Her tongue dampened her lips and she laced her fingers together, not able to take her eyes from mine. For an instant there, she was looking at me as if I were something that just crawled out of a hole. It was a look I'd seen before.

I wasn't about to louse up my story, so I said, "Last week there was a mob killing down on the corner. Two days later, the bank a block away was hit. Who knows what's going to happen anymore? This is big bad New York, honey."

The cloud left her eyes and she shrugged. "I guess you're right, Mike. But it is kind of frightening, isn't it?"

"Especially when you see it for the first time. To me, it's everyday stuff. I only get bugged when it's my ass somebody is after."

For some reason, that made her smile. Then I figured it out, and said, "I get it—you're used to having guys after your ass."

She didn't blush or pretend to be shocked. She just said, "Like you said, Mike—everyday stuff."

For a few minutes we ate in silence, then her eyes drifted upward again. "Why do you do it, Mike? Put yourself at risk, I mean. There must be safer jobs."

"Safer, but not as satisfying. Anyway, day in day out, my work is routine. Recovering lost property, finding missing kids, looking into insurance claims. But it does have its moments."

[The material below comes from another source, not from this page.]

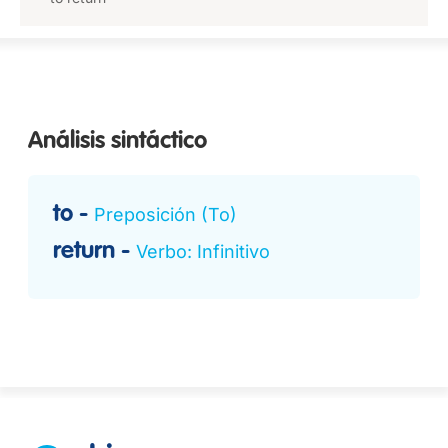
Análisis sintáctico
to
Preposición (To)
return
Verbo: Infinitivo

"I know. I've read about some of them...."

"Don't believe everything you read in the papers."

"Oh?"

"Some of it is worse."

She managed a tiny smile, then asked, "Does it bother you to kill somebody? Or is there a ... rush of some kind?"

I thought about it, then felt around for an answer. "There's no thrill to it, if that's what you mean. If you're in a firefight, sure there's a rush. But killing itself.... If it has to be done, all I can say is that I don't feel any remorse afterward."

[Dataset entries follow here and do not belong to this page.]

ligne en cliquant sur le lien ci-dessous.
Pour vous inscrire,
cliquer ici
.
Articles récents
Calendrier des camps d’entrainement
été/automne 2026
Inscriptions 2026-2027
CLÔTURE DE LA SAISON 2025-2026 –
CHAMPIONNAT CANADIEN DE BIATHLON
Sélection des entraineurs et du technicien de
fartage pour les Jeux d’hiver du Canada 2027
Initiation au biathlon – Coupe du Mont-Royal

Her expression was blank but somewhere behind it, she was disturbed. "How do you justify killing somebody?"

"No sense in trying."

"No ... remorse?"

"It's either you or them. When it comes to survival, I want to be on the breathing end. Remorse doesn't enter in."

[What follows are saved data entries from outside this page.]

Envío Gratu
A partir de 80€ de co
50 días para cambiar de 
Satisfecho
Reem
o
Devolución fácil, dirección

She shuddered, just a little. "I would think killing someone would always bring remorse to somebody."

I shrugged. "Sometimes it brings relief to the survivors."

Shirley shook her head slowly. She was getting a crash course in the cost of being attracted to Neanderthals. "What about Dr. Harrin's son? He took that awfully hard."

"Grief and remorse are related, but not the same animal." I was lighting up another smoke. "It hit the doc hard because that kid died too young, too early. Did you know the boy?"

She nodded. "He came in the store a few times, to pick up some things for the hospital. Twice the doctor was with him ... and when he came back, after his son died? I couldn't get over how Dr. Harrin had changed. He looked ten years older."

"I didn't know him before, so I've got no basis for comparison."

"Well, trust me on this, he was a vital older man, very upbeat, very jovial ... clowned around with everybody, and had a real interest in the ceramics project he had going in the children's ward. After his son died, though, he seemed to lose interest. Oh, he kept things going with the program, but he didn't have that personal involvement anymore. Billy Blue managed everything for him."

"Billy's a good kid."

"Very," she agreed, "and the doctor really took him under his wing, I understand. But there's no substituting for flesh and blood, is there? David, Jr.—Davy—was an outstanding young man. A very good student, I understand, excelled at athletics—and practically the image of his father."

"I thought you only saw him a few times."

"True, but Davy Harrin was pretty much a local institution ... especially among the girls. He dated one who used to work after school at the shop, for us. She was forever showing clippings from the Weekly Home News about her great love."

"Weekly Home News?" I asked her. I hadn't even heard of it. "What's that, a supermarket rag?"

Shirley smiled and shook her head in mock disgust. "You down-towners forget that Manhattan Island is more than Times Square and Central Park. The News is a twelve-page tabloid of local news only. No comics, but an easy crossword puzzle." She smiled in open amusement. "Would you like a subscription? I can get half off mine, if I get a friend to sign up."

"No thanks. But if you have Girl Scout cookies for sale, I'll think about it."